Note that the last cluster looks different from the others; it contains all documents without terms. These are documents 1 and 6.
We can create a corpus from a data frame such that all variables
except the text
variable are stored in the meta fields of
the documents. This is done using the function DFSource
, in
conjunction with the VCorpus
function, which resides in the
tm package:
(df=data.frame(id=LETTERS[1:3],text=c("First text","Second text","Third text"),
title=c("N1","N2","N3"),author=c("Smith","Jones","Jones")))
#> id text title author
#> 1 A First text N1 Smith
#> 2 B Second text N2 Jones
#> 3 C Third text N3 Jones
#Create the corpus
co=tm::VCorpus(DFSource(df))
#The content of one of the documents
co[[1]]$content
#> [1] "First text"
#The meta data of one of the documents; all variables are present.
co[[1]]$meta
#> author : Smith
#> datetimestamp: 2024-01-26 22:23:49.3588500022888
#> description : character(0)
#> heading : character(0)
#> id : A
#> language : en
#> origin : character(0)
#> title : N1
Note that the data frame must have the variables text
and id
.
The PubMed website will allow a user to enter search criteria, and will return abstracts of medical publications related to those search criteria. These abstracts can be saved in PubMed format, in which case a file will be created on the user’s host system containing these abstracts together with some additional information for each publication.

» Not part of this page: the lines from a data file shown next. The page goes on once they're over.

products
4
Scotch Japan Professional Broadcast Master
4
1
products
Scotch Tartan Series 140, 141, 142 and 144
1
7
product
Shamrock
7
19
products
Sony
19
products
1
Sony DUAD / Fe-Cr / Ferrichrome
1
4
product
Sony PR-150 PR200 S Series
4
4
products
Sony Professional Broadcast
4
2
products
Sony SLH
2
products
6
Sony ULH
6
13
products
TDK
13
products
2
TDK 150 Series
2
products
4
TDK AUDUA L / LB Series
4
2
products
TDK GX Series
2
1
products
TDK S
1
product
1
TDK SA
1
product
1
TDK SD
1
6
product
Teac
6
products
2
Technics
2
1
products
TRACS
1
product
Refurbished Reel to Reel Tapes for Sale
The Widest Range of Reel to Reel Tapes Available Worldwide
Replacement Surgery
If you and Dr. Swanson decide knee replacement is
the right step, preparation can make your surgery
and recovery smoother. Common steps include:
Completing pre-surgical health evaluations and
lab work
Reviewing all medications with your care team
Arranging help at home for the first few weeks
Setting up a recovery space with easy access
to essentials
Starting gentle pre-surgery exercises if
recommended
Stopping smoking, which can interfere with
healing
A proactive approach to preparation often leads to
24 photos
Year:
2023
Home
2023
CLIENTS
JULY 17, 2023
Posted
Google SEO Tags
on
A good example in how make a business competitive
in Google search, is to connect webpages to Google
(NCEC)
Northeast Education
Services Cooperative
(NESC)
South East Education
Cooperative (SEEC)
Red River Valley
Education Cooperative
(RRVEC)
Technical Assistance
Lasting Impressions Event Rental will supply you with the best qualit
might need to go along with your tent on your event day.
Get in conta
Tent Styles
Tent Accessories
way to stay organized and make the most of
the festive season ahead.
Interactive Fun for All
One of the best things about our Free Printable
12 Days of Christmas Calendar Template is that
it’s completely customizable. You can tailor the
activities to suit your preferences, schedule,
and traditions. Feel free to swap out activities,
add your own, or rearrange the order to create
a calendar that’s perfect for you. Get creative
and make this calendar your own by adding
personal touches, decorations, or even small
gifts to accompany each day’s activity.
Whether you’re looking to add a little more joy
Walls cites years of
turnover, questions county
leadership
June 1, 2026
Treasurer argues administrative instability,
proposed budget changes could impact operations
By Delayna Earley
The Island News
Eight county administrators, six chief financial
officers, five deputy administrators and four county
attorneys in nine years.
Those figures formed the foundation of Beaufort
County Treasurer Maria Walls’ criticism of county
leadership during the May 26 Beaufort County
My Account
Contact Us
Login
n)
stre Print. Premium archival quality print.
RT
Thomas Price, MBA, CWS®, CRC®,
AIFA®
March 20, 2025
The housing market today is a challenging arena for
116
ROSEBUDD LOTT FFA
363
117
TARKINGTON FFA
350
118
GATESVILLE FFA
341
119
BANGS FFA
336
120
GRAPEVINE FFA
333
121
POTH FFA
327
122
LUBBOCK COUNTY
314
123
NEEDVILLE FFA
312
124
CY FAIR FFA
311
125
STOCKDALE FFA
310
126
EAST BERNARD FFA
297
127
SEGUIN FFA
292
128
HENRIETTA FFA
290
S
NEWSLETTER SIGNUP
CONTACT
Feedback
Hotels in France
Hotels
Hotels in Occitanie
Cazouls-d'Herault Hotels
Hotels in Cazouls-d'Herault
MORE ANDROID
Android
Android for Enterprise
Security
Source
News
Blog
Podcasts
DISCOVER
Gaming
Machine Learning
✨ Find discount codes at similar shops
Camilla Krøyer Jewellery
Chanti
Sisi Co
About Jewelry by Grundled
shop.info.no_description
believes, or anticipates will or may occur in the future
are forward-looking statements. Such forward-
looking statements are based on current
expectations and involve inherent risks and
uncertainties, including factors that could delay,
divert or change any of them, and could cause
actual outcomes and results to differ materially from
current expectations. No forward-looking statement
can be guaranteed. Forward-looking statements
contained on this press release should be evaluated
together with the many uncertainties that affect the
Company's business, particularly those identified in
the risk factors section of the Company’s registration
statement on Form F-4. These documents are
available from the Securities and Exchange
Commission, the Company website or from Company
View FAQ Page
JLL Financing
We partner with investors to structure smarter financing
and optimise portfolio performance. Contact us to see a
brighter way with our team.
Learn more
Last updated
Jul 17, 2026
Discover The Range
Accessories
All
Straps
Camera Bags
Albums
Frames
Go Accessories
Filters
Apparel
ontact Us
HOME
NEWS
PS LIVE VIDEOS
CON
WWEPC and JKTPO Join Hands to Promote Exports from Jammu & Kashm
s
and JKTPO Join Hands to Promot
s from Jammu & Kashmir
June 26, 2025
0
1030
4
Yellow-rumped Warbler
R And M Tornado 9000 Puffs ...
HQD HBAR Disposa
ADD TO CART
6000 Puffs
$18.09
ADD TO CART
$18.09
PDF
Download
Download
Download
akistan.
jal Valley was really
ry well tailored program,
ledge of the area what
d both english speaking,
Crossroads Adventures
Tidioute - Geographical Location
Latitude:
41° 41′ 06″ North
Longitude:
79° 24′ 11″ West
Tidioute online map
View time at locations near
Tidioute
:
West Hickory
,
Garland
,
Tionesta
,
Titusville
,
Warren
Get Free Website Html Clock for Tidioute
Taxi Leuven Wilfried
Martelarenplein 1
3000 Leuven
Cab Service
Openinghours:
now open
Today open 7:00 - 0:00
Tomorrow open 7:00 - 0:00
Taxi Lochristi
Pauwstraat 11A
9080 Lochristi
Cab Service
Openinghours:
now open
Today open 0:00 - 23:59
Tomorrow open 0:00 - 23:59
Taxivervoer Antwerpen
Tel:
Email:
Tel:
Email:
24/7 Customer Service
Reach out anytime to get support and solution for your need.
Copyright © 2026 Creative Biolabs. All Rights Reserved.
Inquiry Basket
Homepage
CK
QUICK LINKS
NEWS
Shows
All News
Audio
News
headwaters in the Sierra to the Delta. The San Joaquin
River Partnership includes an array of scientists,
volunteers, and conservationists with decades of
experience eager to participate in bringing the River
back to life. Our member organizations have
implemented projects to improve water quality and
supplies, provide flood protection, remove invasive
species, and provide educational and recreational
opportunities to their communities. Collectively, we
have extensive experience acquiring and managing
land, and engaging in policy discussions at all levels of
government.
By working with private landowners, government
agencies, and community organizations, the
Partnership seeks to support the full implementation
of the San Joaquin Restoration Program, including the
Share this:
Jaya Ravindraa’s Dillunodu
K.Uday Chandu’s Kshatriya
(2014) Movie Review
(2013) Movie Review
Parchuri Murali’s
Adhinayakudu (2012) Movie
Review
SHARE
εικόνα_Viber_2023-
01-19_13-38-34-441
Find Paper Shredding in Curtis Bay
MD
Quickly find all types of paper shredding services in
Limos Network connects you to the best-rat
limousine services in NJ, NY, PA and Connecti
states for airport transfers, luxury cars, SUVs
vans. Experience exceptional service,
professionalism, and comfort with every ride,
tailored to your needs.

Running the function getPubMed
on this file will create
a data table with its contents, with each row representing a
publication. The data table will have an id variable, containing the
PMIDs of the publications, a text variable containing the text of the
abstracts, and several other variables.
Running the function tm::VCorpus
on
DFSource
on this data table will create a corpus with a
plain text document for each publication. This corpus may then be used
to perform phrase mining or regular (word) text mining.